As I return to the headline that started this train of thought–the looming bankruptcy of social security–I feel acutely the sense of America being busted, bankrupt, and broke.  The American dream of endless progress and prosperity is gone.  Later today, I’ll talk on the phone to my baby boomer mother, who is now 71.  She’ll tell me about the two or three doctor visits she made this week (paid for by Medicare).  She’ll complain about the $250 she spent on getting her dog’s grooming and teeth-cleaning (paid from her fixed income from social security and a survivor benefit from the Coast Guard).  She’ll complain about gas prices, food prices, and the $5,000 price tag of some work she had done to her expensive home.

Meanwhile, I work two jobs and still wonder how I’m going to be able to afford the increase in our health insurance costs that they announced at work this week.  My wife and I live very modestly, exercising extreme thrift.  There have been years at a time where I have worked for companies that didn’t offer health insurance at all and we couldn’t afford to buy it privately–so we just did without it.  We don’t take vacations, We drive old cars (a 1991 and a 1984!) We look for deals in thrift stores,  Our house payment is fully half of what my mother’s house payment is.  When the market tanked in 2007 the paltry value of our 401k dropped like a rock. That event, combined with the jump in health insurance premiums forced us to stop putting money into a retirement account that was going down every month.  I think the last statement showed that, when we reach retirement age, we’ll be able to withdraw something like $65 a month from it.  Now, Treasury Secretary Timothy Geithner (the one who can’t figure out how to work TurboTax, but who is THE man to run an entire economy) tells us that social security will be bankrupt just a few years before I can expect to start drawing benefits.  Wonderful. Just wonderful.

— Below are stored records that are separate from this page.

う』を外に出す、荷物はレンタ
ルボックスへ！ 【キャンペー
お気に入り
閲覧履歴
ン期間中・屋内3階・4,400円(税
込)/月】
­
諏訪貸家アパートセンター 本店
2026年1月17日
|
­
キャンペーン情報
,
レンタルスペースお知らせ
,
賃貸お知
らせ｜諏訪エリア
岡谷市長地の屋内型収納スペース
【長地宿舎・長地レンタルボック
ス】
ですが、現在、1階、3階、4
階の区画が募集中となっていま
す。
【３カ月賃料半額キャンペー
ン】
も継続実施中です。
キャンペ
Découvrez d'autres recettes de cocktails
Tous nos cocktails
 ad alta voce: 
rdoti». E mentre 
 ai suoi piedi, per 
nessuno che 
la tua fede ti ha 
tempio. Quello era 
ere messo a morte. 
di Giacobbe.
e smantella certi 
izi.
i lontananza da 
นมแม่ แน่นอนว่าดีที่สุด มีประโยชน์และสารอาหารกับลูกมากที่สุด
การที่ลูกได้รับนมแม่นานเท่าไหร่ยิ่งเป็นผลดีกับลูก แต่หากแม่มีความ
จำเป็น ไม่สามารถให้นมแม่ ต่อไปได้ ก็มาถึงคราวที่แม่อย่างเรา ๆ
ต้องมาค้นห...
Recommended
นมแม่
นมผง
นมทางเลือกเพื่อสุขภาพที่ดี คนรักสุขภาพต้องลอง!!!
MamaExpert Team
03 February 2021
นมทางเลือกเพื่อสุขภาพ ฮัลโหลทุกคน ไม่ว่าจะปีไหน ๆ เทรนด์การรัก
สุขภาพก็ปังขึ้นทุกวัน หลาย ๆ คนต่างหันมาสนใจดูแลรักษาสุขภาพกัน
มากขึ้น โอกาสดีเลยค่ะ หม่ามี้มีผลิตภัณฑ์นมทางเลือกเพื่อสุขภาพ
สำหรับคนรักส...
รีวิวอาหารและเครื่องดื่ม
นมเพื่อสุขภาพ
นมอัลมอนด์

It wasn’t that we didn’t work hard.  It wasn’t that we were slackers and expected the world to be handed to us.  We went out and worked, served, and did our best.  It’s just the fact that there is a finite amount of resources available to us and the Baby Boomers are still feasting at the table while the rest of us are waiting for the leftovers.  The big question is: will there be anything left when they’re done.  Perhaps I am just disillusioned to be in the first American generation that cannot count on having it better than our parents did.  It’s just that they are still consuming the resources without regard to the damage that they have done to the future–and they’re still at the table, ordering from the menu, knowing that the bill is never going to come due for them.  It is us who are paying their tab. When they finally finish, we’ll be washing dishes in the kitchen for a very long time to come.

2 Responses to Busted: Generation Jones

  1. Actually the baby-boomers are just starting to feast at the table. We have a long way to go to devour all of the what’s available, but apparently it’s true…it will be gone. But the generation before us has really had it good….on top of SS, they also have pensions and good insurance. Something the baby boomers will not have as much of and we most likely will spend all of our SS on medical insurance or supplemental medical. All I can say is work harder and save and invest like your life depends on it as it will. My kids are in Generation X and their philosophy is that they have to have it all…no need to wait…sad but thy will never be out of debt and will work till they die if there is work available. It’s a sad time for all…hope you can muster up the courage and discipline to carry yourself through. And, vote Republican…you’re right Obama was born of hippies.